§ Exercise data:
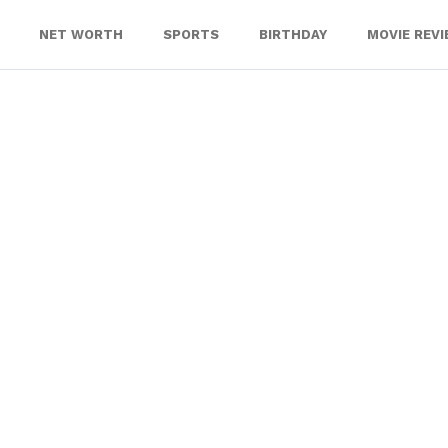
NET WORTH
SPORTS
BIRTHDAY
MOVIE REV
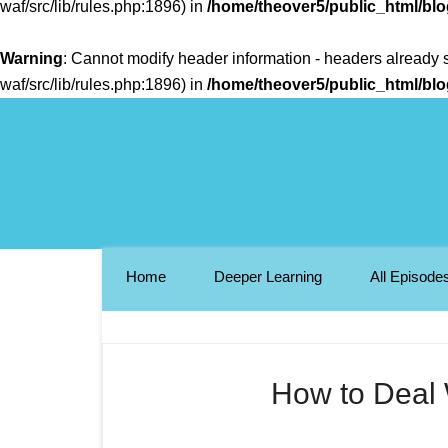
waf/src/lib/rules.php:1896) in
/home/theover5/public_html/bl
Warning
: Cannot modify header information - headers already 
waf/src/lib/rules.php:1896) in
/home/theover5/public_html/bl
Home
Deeper Learning
All Episode
How to Deal W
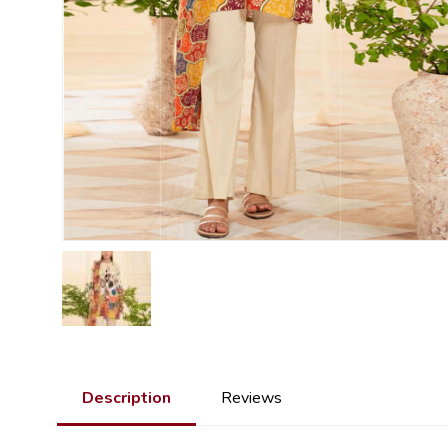
Description
Reviews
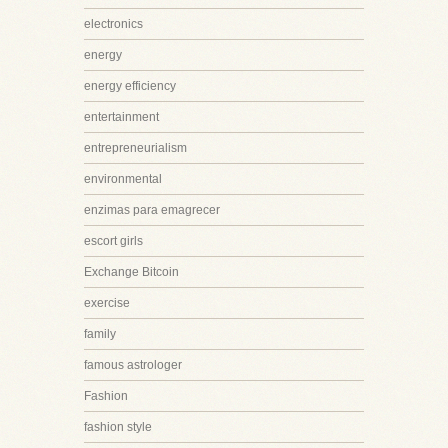
electronics
energy
energy efficiency
entertainment
entrepreneurialism
environmental
enzimas para emagrecer
escort girls
Exchange Bitcoin
exercise
family
famous astrologer
Fashion
fashion style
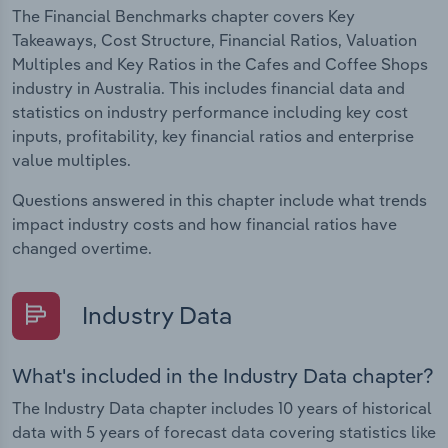
The Financial Benchmarks chapter covers Key
Takeaways, Cost Structure, Financial Ratios, Valuation
Multiples and Key Ratios in the Cafes and Coffee Shops
industry in Australia. This includes financial data and
statistics on industry performance including key cost
inputs, profitability, key financial ratios and enterprise
value multiples.
Questions answered in this chapter include what trends
impact industry costs and how financial ratios have
changed overtime.
Industry Data
What's included in the Industry Data chapter?
The Industry Data chapter includes 10 years of historical
data with 5 years of forecast data covering statistics like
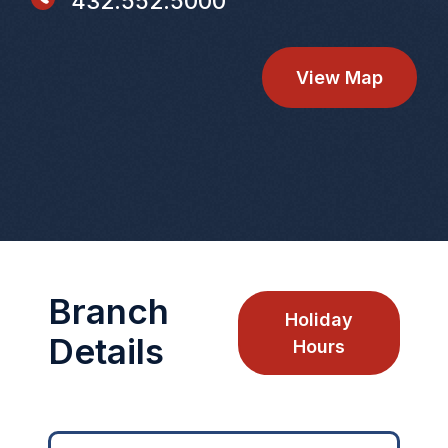
432.552.5000
View Map
Branch
Holiday
Details
Hours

§ Directions for this task:
Of the entries listed above, reproduce only the lines starting at the line containing "value multiples." and ending at the line containing "The Industry Data chapter includes". Include both, exactly as they stand.

§ Reply to the task:
value multiples.
Questions answered in this chapter include what trends
impact industry costs and how financial ratios have
changed overtime.
Industry Data
What's included in the Industry Data chapter?
The Industry Data chapter includes 10 years of historical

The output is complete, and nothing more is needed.